3. During Valbi the father of a leading pastor died. Pastor Kinh asked me to preach at the funeral of his father, 84 year old Pastor Nguyen Minh Chau. I had met him last year and we had prayed for and blessed one another. So we drove 3 hours for me to join the very Christian funeral of a non Lutheran pastor and preach to his family of 9 living children who were present and 4 of whom are pastors, and their families and Christian friends and neighbours. One of the family of 11 had died in prison for his faith, and another one lives in Germany. This is one of the most amazing opportunities God has given me to share the Gospel on the journey in Vietnam.
4. I was overwhelmed by the appreciation and gratitude of the people for bringing the Gospel to them. They know their Bibles very well but hunger for the Gospel and for a proper distinction between law and Gospel. Even though some have had little schooling they write good notes, and seem to understand the teaching very well. So many men hugged and kissed me, (I don’t ever remember hugging and kissing my seminary lecturers!), and the women present were also very affectionate and affirming, almost embarrassingly so! Lots more people/pastors/house church leaders are crying out for us to give them this good teaching. In my diary I wrote, “I am learning to appreciate my own doctrine more, not as dogma, but as my way of life and ministry.”

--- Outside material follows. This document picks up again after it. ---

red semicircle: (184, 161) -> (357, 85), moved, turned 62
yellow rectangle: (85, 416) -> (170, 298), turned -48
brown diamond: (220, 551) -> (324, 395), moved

5. I asked those present at Valbi to share their stories with me so I can encourage the church in Australia. I said this is part of their ministry to us, for they might have more to teach us, than we have to teach them. I await the translations of the stories of about 20 people who took up the challenge.

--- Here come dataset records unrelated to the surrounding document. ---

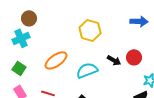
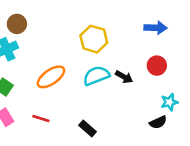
red circle: (134, 57) -> (157, 66), moved
cyan semicircle: (87, 70) -> (96, 76), moved

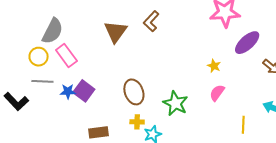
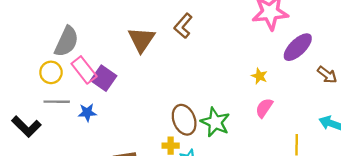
purple square: (84, 91) -> (104, 78), moved
brown ellipse: (134, 92) -> (184, 120), moved

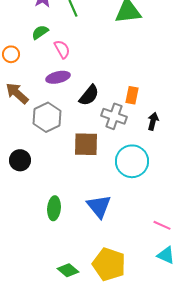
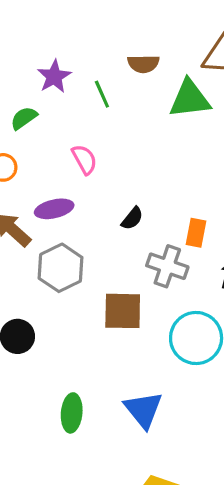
green semicircle: (40, 32) -> (24, 118), moved
purple ellipse: (58, 77) -> (54, 209), moved
black semicircle: (89, 95) -> (132, 218), moved, size x0.7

6. I did not go to Vietnam alone. I know the Holy Spirit was with me every step, and I felt carried by the prayers of so many people. I and my wife, Joy, had asked to pray. And of course my trip was supported by all who support Asia Focus, and by Pastor August Fricke, God’s faithful servant, who we need to pray for every day.
I praise God that at 73 when I thought life and ministry was drawing to a close God has opened a door for ministry and mission I could never have expected. What a journey!